Extreme events can spur disease
Climate change could affect public health in many ways, according to participants in the June 23–24 “Factors in Emerging Infectious Diseases in the Southeast” conference co-hosted by Emory. In his talk, CDC scientist Michael Beach focused on waterborne illnesses.

“This increase in extreme events, like floods and cyclones, could have a direct impact on aging water treatment systems here in the United States,” Beach said. “You can see possible consequences in recent struggles by cities such as Milwaukee and Dallas to deal with Cryptosporidium.” —Quinn Eastman

An evening of poets, puns, humor

Poetry Council presented poets Jamie Iredell and Jill Essbaum June 17 as part of the “What’s New in Poetry?” series.

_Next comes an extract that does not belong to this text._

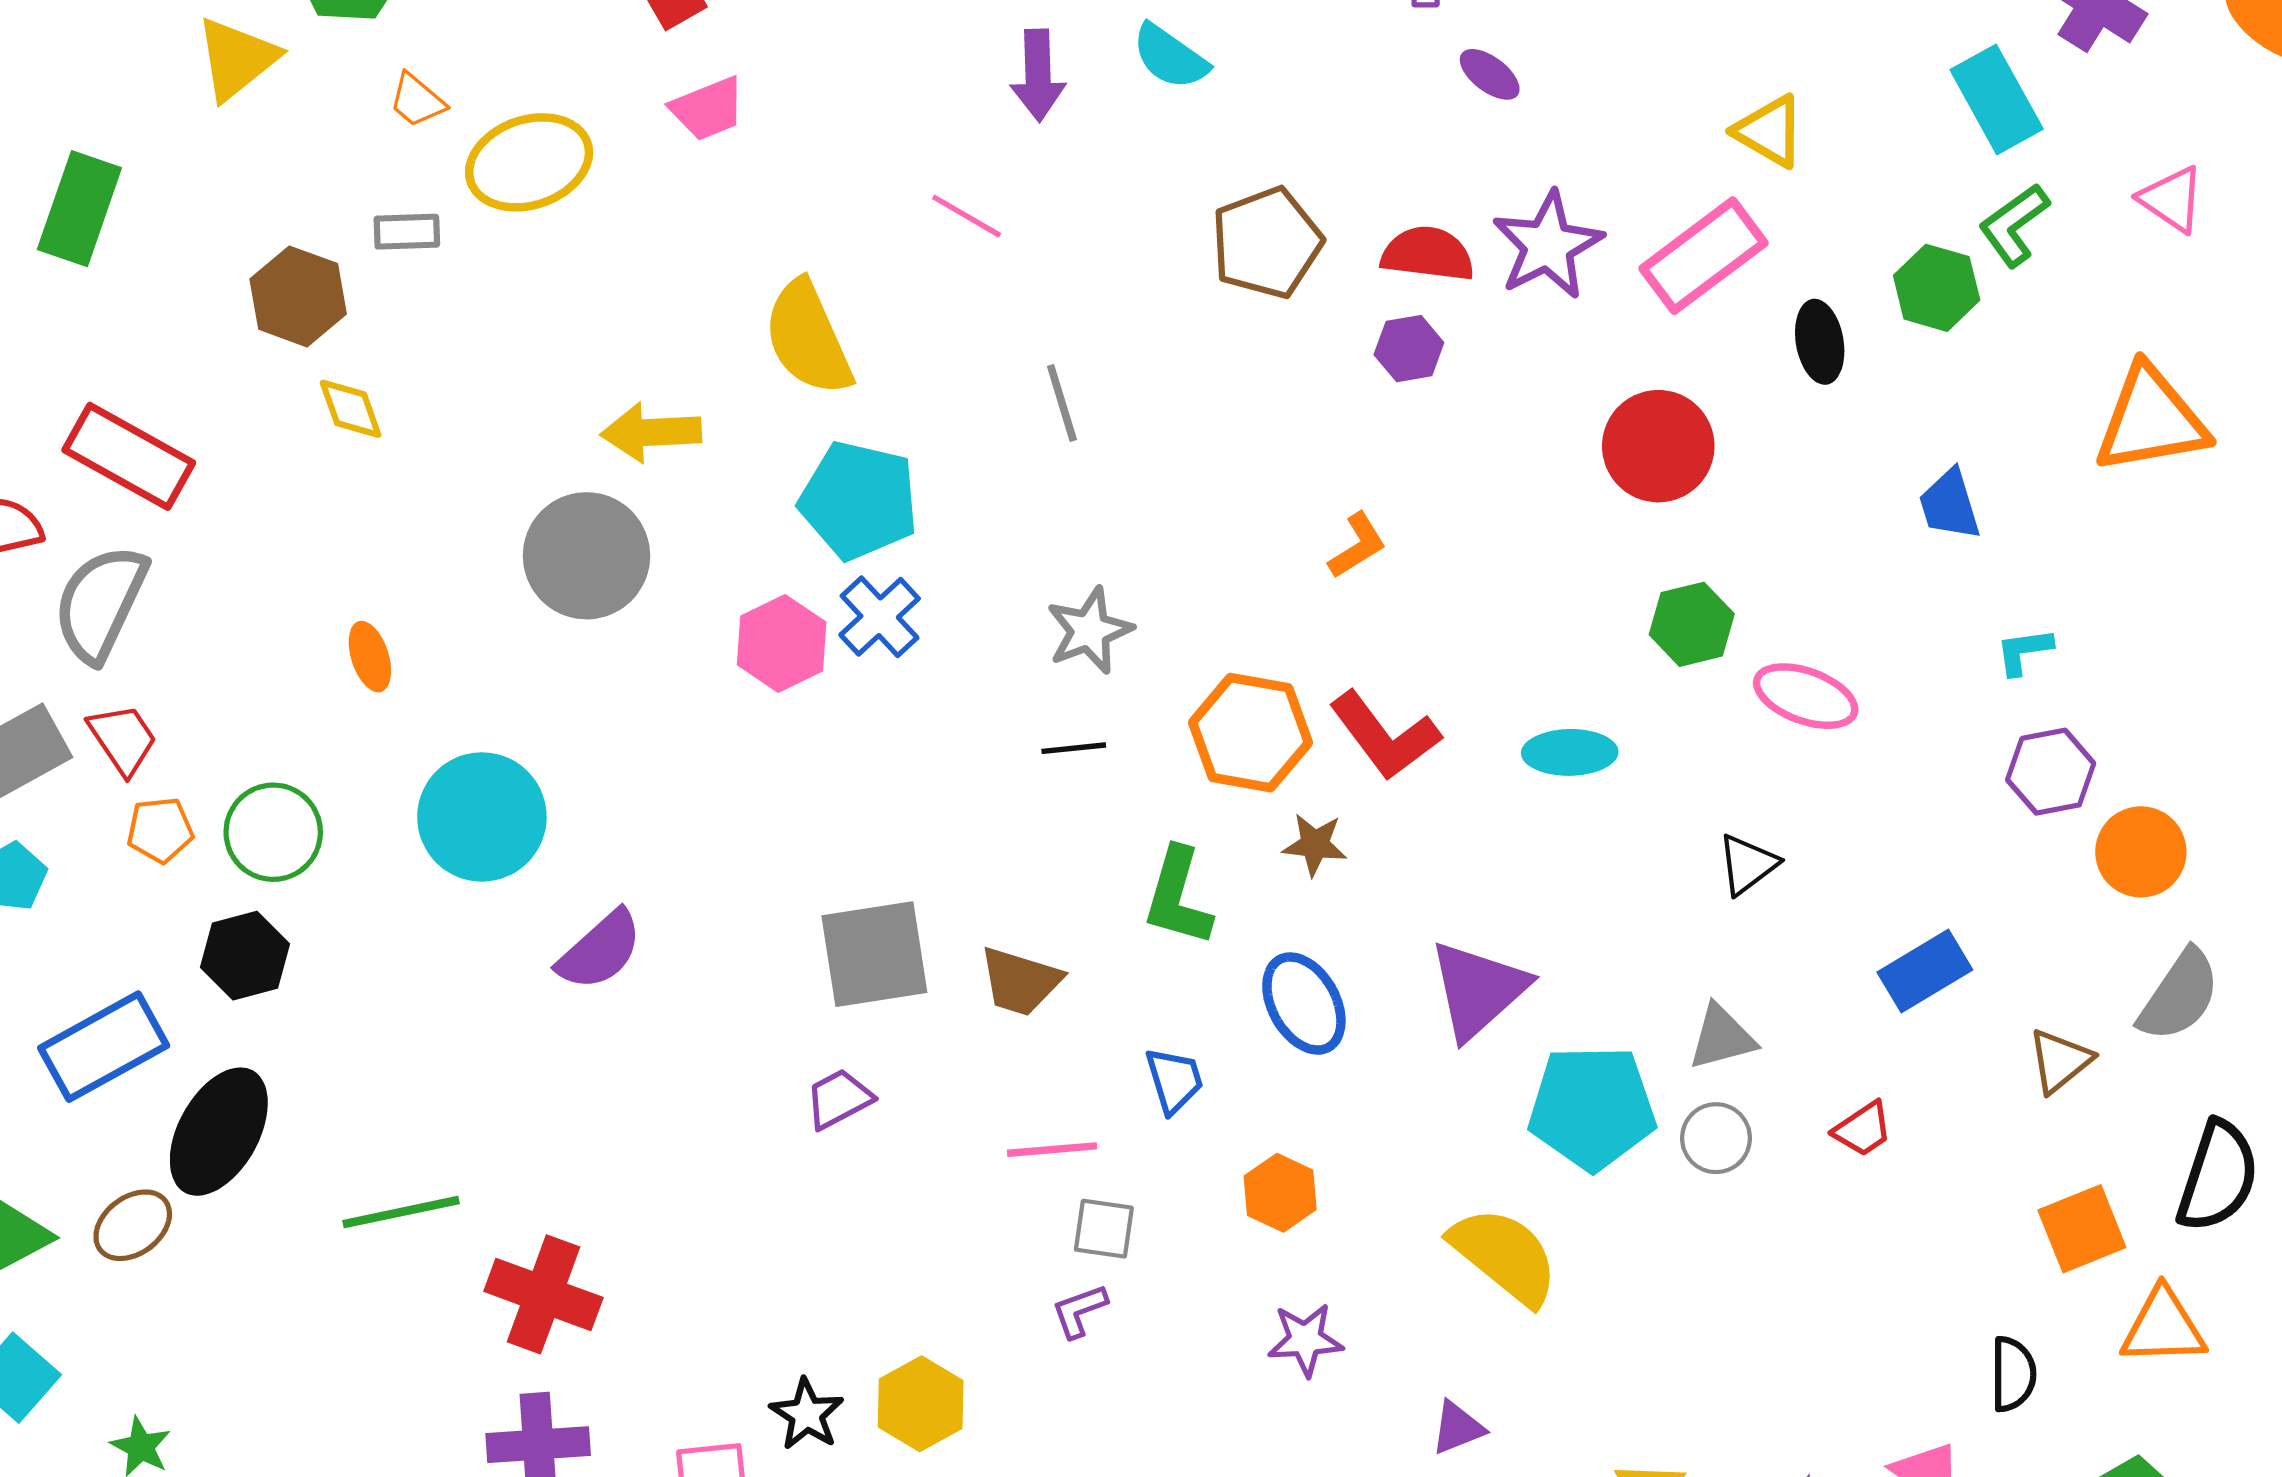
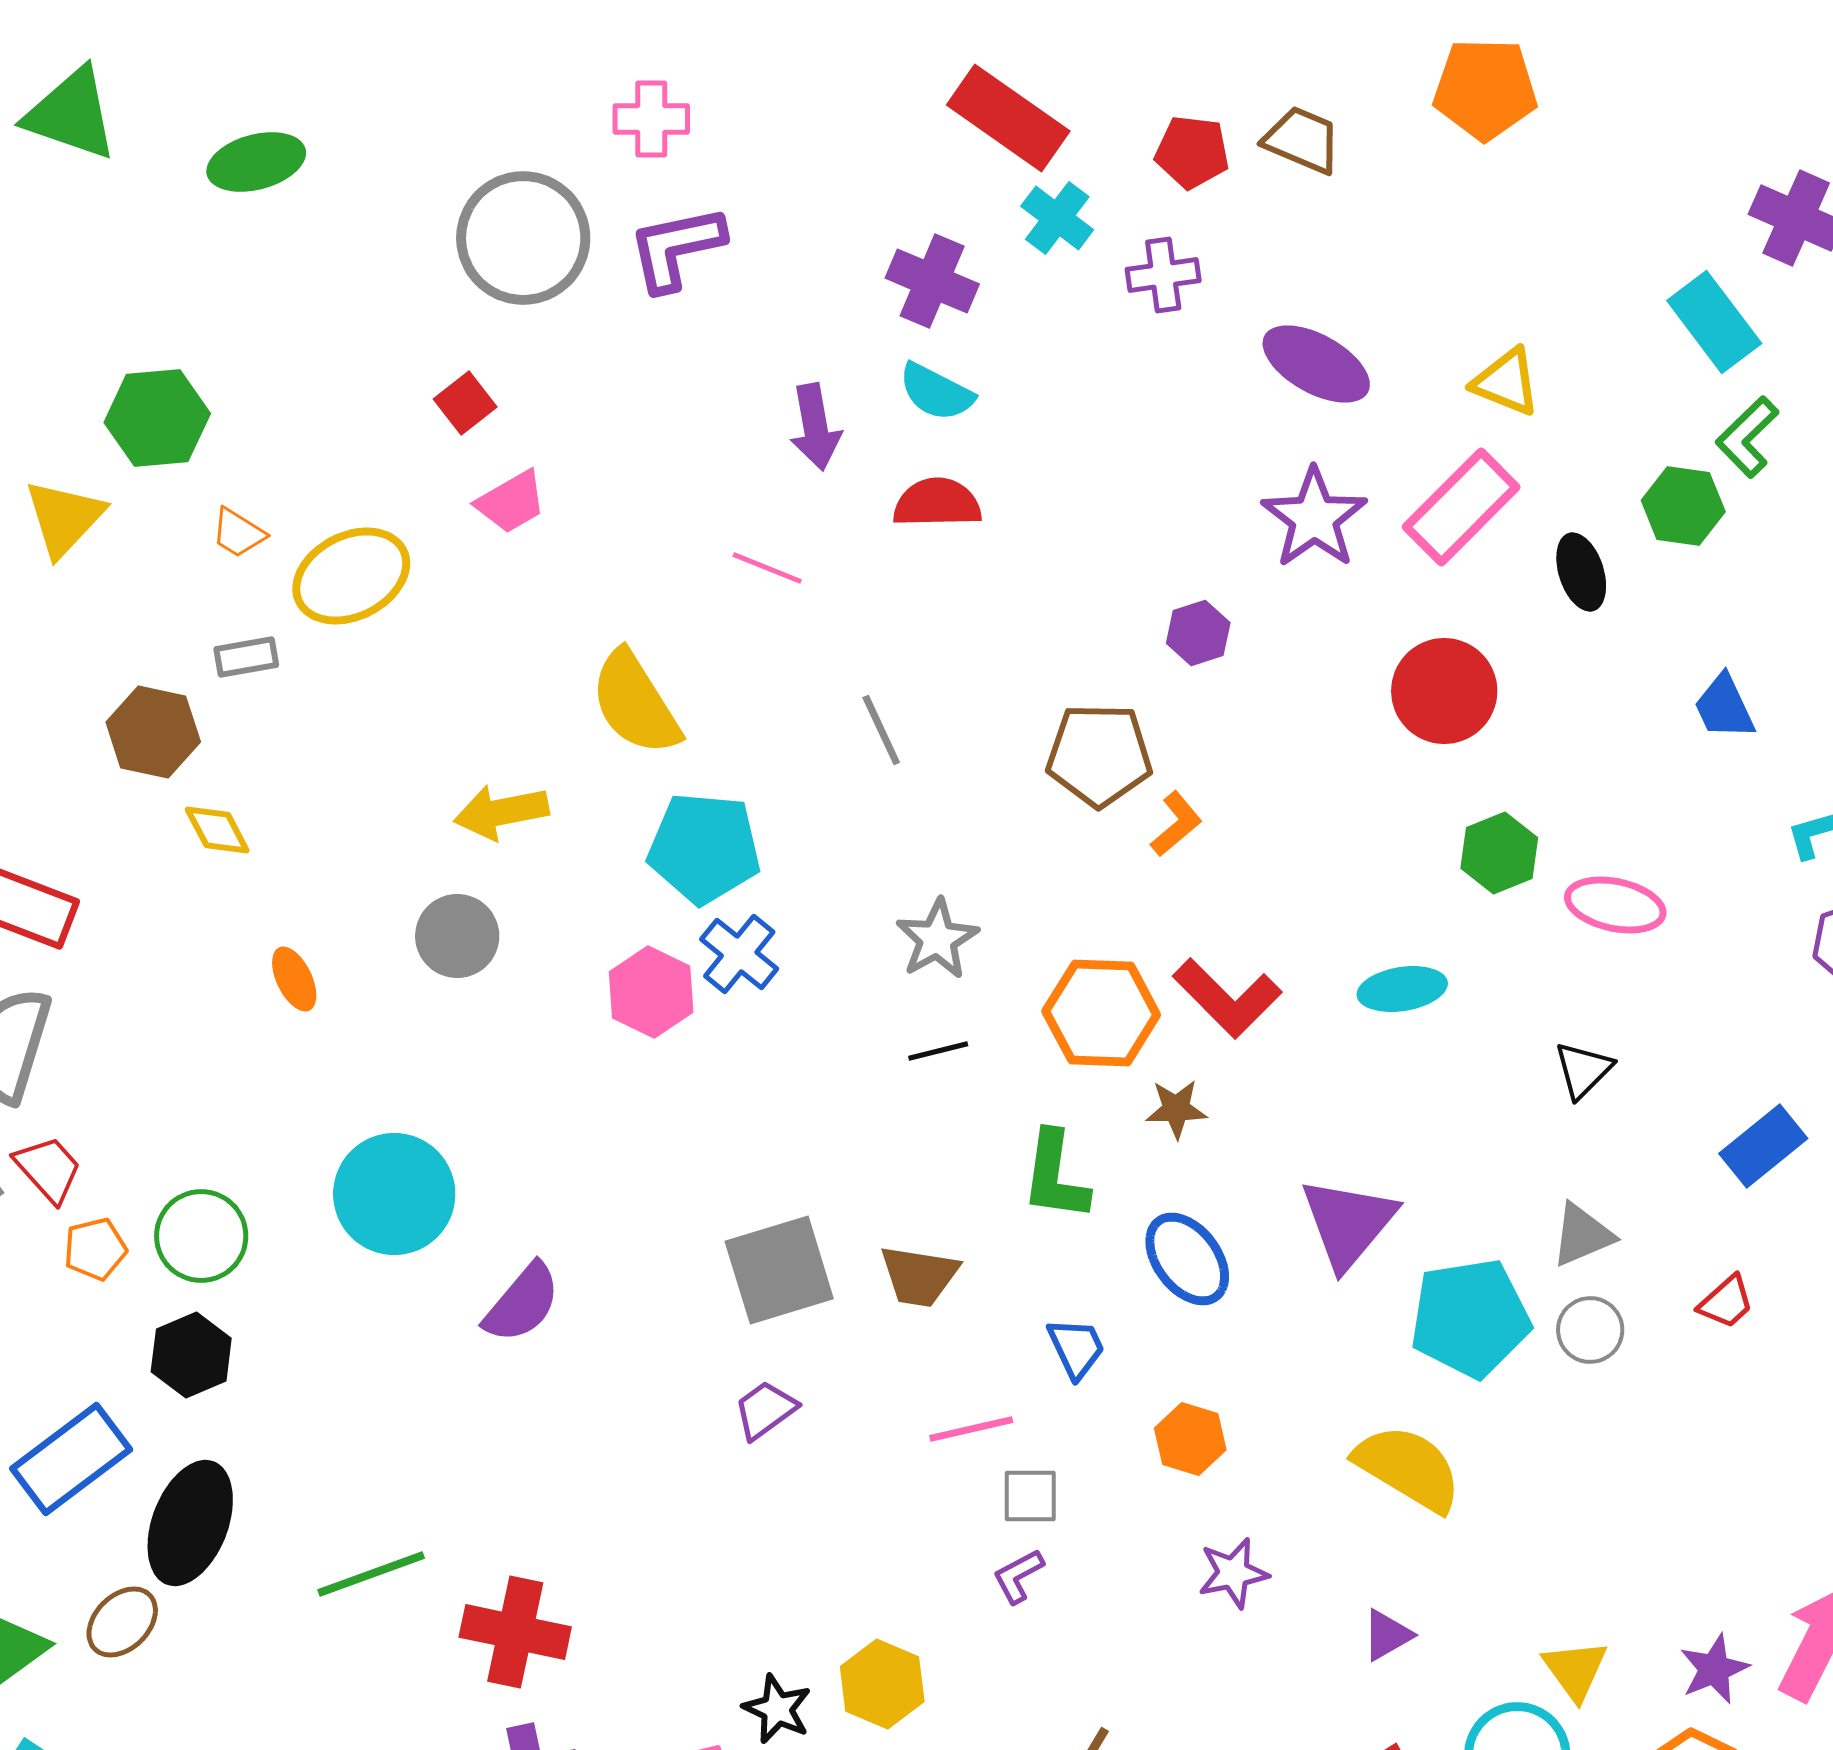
purple ellipse: (1490, 74) -> (1316, 364), moved, size x1.8
brown pentagon: (1267, 243) -> (1099, 755), moved, turned 30
red semicircle: (1428, 254) -> (937, 503), moved
gray circle: (586, 556) -> (457, 936), size x0.7
orange ellipse: (370, 657) -> (294, 979), moved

Essbaum’s skilled use of puns in her collection “Harlot” humored the audience and fellow poet Iredell.
“Emily Dickinson said a poem should blow your head off. When I read some of the poems in Harlot, it does just that,” he said. —Tania Dowdy

Surprising spies among us in book
Based on 1,100 pages of notes from a former Soviet spy, Harvey Klehr’s “Spies: The Rise and Fall of the KGB in America” contains the stories of “all kinds of government officials who worked for the KGB in the 1930s and 40s in every federal agency imaginable,” the professor noted, speaking at Barnes & Noble in Buckhead June 25.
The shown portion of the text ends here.